Commenters Who Say Carbon Spectra Are Easy To Acquire

Both @VT_Chemist and Steve Fletcher made this point:

(cue flashbacks to undergraduate me trying to dissolve enough of some tetracyclic monster in pyridine-d5 to see my last quat)

I've heard this from plenty of people before, and it's true that sometimes it's not hard at all to get a nice carbon spectrum! But sometimes it is really hard, also. Based on the other responses, it seems like lots of other people agree with this sentiment.

(Is it possible that some of this disagreement reflects whether one has access to a helium cryoprobe?)

Commenters Who Feel It's Important To Have Consistent Journal Standards

A few people pointed out that making carbon NMR necessary on a case-by-case basis would be burdensome for editors and reviewers, since they'd have to think through each case themselves (1, 2). This is a fair point, and one I don't have a good response to.

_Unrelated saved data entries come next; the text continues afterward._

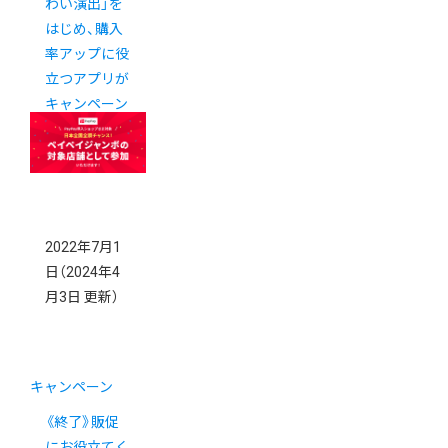
わい演出」を
はじめ、購入
率アップに役
立つアプリが
キャンペーン
中！
2022年7月1
日
（2024年4
月3日 更新）
キャンペーン
《終了》販促
にお役立てく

However, it's worth noting that this is already what we do for pretty much every other claim, including many complex structural problems: give the data, draw a conclusion, and ask reviewers to evaluate the logic. Arguments about where the burden of proof should lie are tedious and usually unproductive, but I think we should have a pretty high barrier to making specific methods de jure required for publication.

Commenters Who Dislike My Claim That Journals Could Permit More Errors

I'm going to highlight Dan Singleton here, someone I respect a ton:

The thread goes on, obviously, and is worth reading.

I’m not trying to suggest that journals ought not to care about accuracy at all; ceteris paribus, accuracy should be prioritized. But given that we’re all constrained by finite resources, it’s important to consider the tradeoffs we’re making with every policy decision. It’s possible that trying to increase accuracy by asking for more data could have deleterious consequences:

There’s clear extremes on both ends: requiring 1H NMR spectra for publication is probably good, but requiring a crystal structure of every compound would be ridiculous.

I think it’s easiest to think about these issues in terms of two separate questions: (1) relative to where we are today, should we push for more accuracy in the literature or less, and (2) are we achieving our chosen degree of accuracy in the most efficient manner possible?

The first question is clearly complex, and probably deserves a longer and fuller treatment that I can provide here—although I’ll note that others have espoused more radical positions than mine on peer review (h/t Michael Bogdos for the second link). I hope to write more on this subject later.

But the second question seems more straightforward. Is requiring 13C NMR for every compound a Pareto-optimal way to ensure accuracy, as opposed to HSQC or HMBC? I struggle to see how the answer can be yes.